Principle Component Analysis (PCA)

Description

Principal Component Analysis (PCA) is a multivariate analysis technique to transform a set of variables into a smaller set of uncorrelated components that accounts for the maximum variance in the data set. The calculation in R is done by a singular value decomposition (SVD) of the (centered and possibly scaled) data matrix, not by using eigen on the covariance matrix. This is generally the preferred method for numerical accuracy.

An explanation of the fundamentals of Principle Component Analysis can be found here

Inputs

PCA

[Click to Enlarge]

Name – the name of your PCA analysis

PCA Dataset Input – select a dataset that contains the variables of interest.

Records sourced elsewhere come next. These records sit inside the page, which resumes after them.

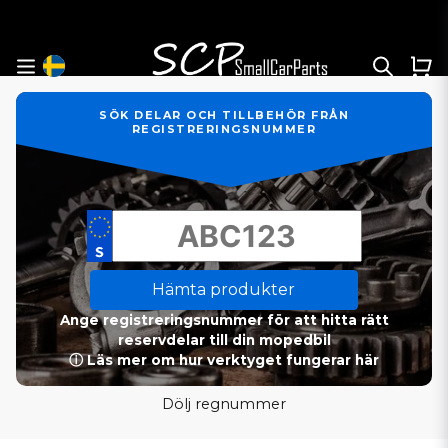
SÖK DELAR OCH TILLBEHÖR FRÅN
REGISTRERINGSNUMMER
Hämta produkter
Ange registreringsnummer för att hitta rätt
reservdelar till din mopedbil
ⓘ Läs mer om hur verktyget fungerar här
Dölj regnummer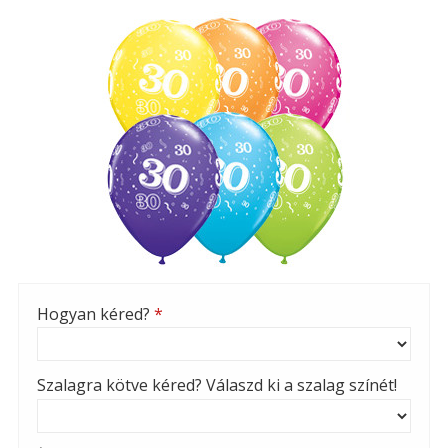
Hogyan kéred?
*
Szalagra kötve kéred? Válaszd ki a szalag színét!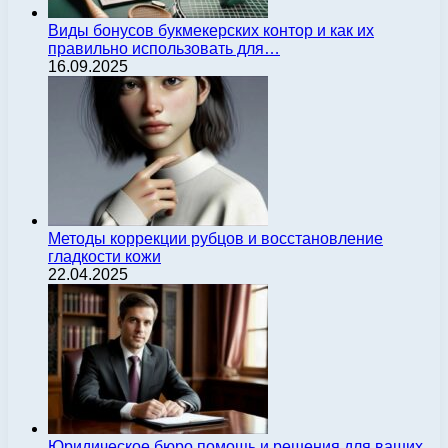
Виды бонусов букмекерских контор и как их
правильно использовать для…
16.09.2025
Методы коррекции рубцов и восстановление
гладкости кожи
22.04.2025
Юридическое бюро помощь и решения для ваших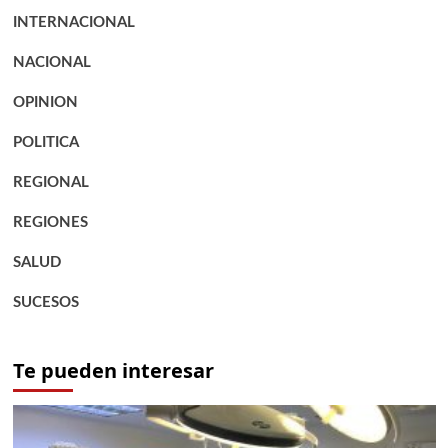
INTERNACIONAL
NACIONAL
OPINION
POLITICA
REGIONAL
REGIONES
SALUD
SUCESOS
Te pueden interesar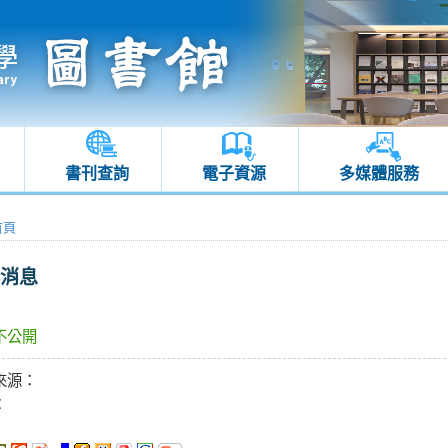
書刊查詢
電子資源
多媒體服務
首頁
消息
不公開
來源：
：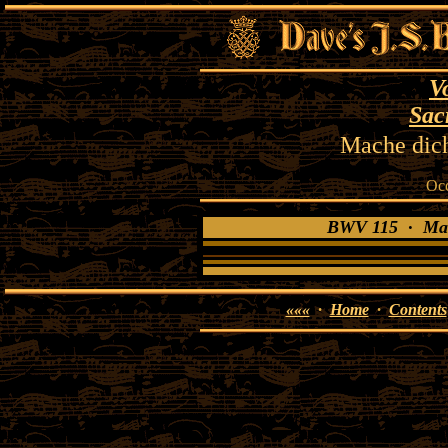
V
Sac
Mache dich
Oc
BWV 115 · Mache
«««
·
Home
·
Contents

Principal Component Analysis Variables – The set of independent variables that you would like to analyse

PCA Scale – a logical value indicating whether the variables should be scaled to have unit variance before the analysis takes place. The default is FALSE, but in general scaling is advisable.

PCA RetX – a logical value indicating whether the rotated variables should be returned. X is a numeric or complex matrix (or data frame) which provides the data for the principal components analysis.

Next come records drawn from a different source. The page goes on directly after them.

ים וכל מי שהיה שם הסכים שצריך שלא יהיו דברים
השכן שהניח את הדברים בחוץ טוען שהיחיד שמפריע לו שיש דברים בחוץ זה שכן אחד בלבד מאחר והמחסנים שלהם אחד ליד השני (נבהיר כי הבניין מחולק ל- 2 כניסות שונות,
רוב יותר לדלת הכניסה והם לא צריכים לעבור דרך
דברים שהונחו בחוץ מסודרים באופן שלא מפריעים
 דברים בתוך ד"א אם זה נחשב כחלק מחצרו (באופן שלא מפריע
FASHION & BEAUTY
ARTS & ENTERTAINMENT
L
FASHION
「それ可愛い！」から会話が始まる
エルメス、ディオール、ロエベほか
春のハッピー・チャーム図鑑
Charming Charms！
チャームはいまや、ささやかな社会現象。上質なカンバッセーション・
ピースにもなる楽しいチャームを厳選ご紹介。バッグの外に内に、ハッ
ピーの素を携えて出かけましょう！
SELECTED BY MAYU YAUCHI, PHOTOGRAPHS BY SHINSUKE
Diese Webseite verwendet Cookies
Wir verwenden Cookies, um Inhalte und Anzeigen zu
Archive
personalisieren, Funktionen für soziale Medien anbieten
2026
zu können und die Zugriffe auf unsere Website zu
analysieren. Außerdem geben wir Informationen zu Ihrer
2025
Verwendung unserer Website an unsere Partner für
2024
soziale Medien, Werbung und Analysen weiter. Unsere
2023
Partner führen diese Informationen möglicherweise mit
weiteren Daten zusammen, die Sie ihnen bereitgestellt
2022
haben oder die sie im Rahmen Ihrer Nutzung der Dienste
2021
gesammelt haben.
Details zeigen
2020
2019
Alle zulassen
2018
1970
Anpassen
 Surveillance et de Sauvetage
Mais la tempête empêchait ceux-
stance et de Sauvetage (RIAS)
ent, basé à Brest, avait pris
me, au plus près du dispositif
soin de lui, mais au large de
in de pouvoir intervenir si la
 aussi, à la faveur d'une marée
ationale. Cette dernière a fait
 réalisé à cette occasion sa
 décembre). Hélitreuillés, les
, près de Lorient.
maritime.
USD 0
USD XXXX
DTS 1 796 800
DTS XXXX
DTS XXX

[ Tools > Statistical Analysis > PCA > enter parameters > Add Tools > Show/Hide > Execute]

Outputs

The PCA output produces a text box (below) containing outputs from the the PCA. These are described below.

 

PCA_Outputs

[Click to Enlarge]

Sdev: Standard Deviation

Rotation Matrix : the matrix of variable loadings (i.e., a matrix whose columns contain the eigenvectors).

Center : the means that were subtracted.

Scale : the scalings applied to each variable. Scale is not shown if PCA Scale is not enabled.

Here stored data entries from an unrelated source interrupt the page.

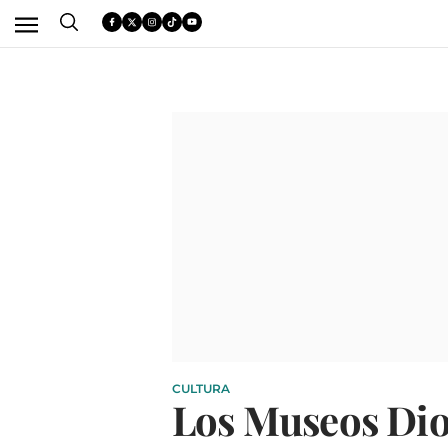
CULTURA
Los Museos Dio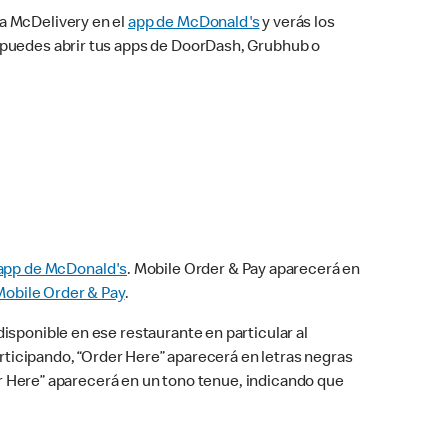
na McDelivery en el
app de McDonald's
y verás los
n puedes abrir tus apps de DoorDash, Grubhub o
app de McDonald's
. Mobile Order & Pay aparecerá en
Mobile Order & Pay
.
isponible en ese restaurante en particular al
articipando, “Order Here” aparecerá en letras negras
der Here” aparecerá en un tono tenue, indicando que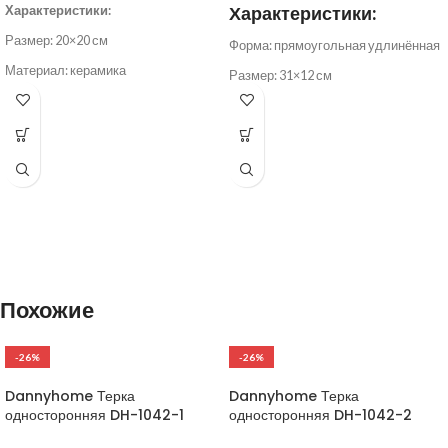
Характеристики:
Характеристики:
Размер: 20×20 см
Форма: прямоугольная удлинённая
Материал: керамика
Размер: 31×12 см
Цвет: белый с коричневыми
Материал: опаловое стекло
вкраплениями и кантовкой
Цвет: белый с коричневой каймой и
Форма: квадратная
вкраплениями
Назначение: десертная или
Стиль: современный, минимализм
сервировочная тарелка
Подходит для посудомоечной
машины и микроволновки
Похожие
-26%
-26%
Dannyhome Терка
Dannyhome Терка
односторонняя DH-1042-1
односторонняя DH-1042-2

Predict PCA X : a numeric matrix or data frame which provides the data for the principal components analysis.

Standard deviation : the standard deviations of the principal components

Proportion of Variance : Percent variance explained individually

Cumulative Proportion : percent variance explained cumulatively

Advanced

Because of the complexity of PCA formula, no formula is provided in this section. Please refer to the following references for the PCA.

References

  1. An Introduction to R 2.14.1 (2011-12-22).
  2. Dunteman, G. H. (1989) Principal Components Analysis, SAGE Publications, Inc, Newbury Park.
  3. Jolliffe, I. T. (2002) Principal Components Analysis (Second Edition), Springer, New York.
  4. Mardia, K. V., J. T. Kent and J. M. Bibby (1979) Multivariate Analysis, Academic Press, London.
  5. WIKIPEDIA (http://en.wikipedia.org/wiki/Singular_value_decomposition)